I ended up replacing the open function body with:

sqlite3 *embedded_db = get_embedded_proj_db();
if (!embedded_db)
    throw FactoryException("Cannot load embedded proj.db");
sqlite_handle_ = SQLiteHandle::initFromExisting(embedded_db, false, 0, 0);
databasePath_ = ":memory:";

where get_embedded_proj_db just calls sqlite3_deserialize on a const char* db. This db is generated by running the 9MiB(!!) proj.db through xxd -include.

This allows the extension to work without looking for the DB on disk, but it does bloat the binary size by another 9MiB.
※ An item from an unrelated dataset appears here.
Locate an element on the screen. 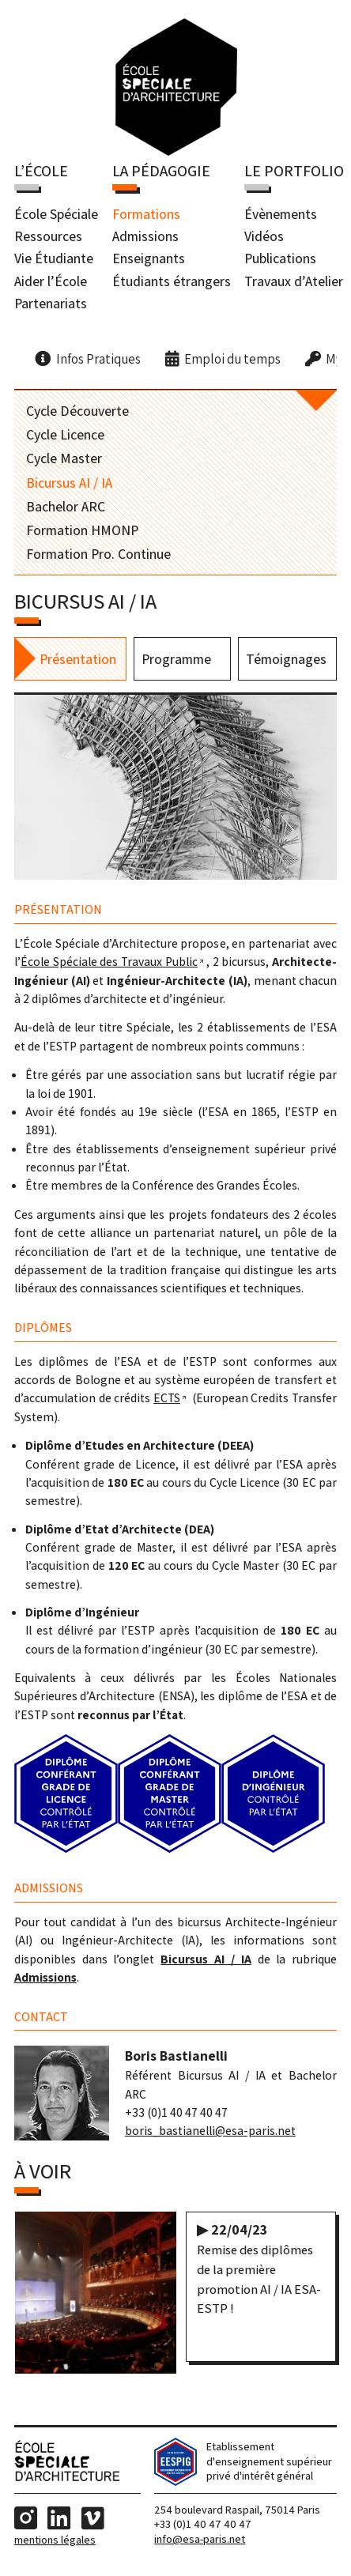 Image resolution: width=351 pixels, height=2576 pixels. École Spéciale is located at coordinates (56, 215).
Breaking it down, the self-contained PostGIS feature adds 26MiB to the binary:

  • 9MiB for proj.db
  • 7.2MiB for postgis--3.6.2dev.sql
  • 9.8MiB of code

I did a quick test, and standard gzip can compress proj.db to 1.7MiB and postgis--3.6.2dev.sql to 0.5MB. Could save 14MB of .rodata someday.

Wrapping up

Making extensions work in libpostgres was fun, but wrangling multiple build systems was not.

For some of these projects, I needed to write some patches, which I kept as .patch files on my repo. I don't know if this is a good strategy, and it feels like it won't work well if the patchset grows.

I'm not sure if there's a niche for this project. Developer experience is pretty good, but configuring Docker is not that hard.

It's definitely been a lot of (type-2) fun.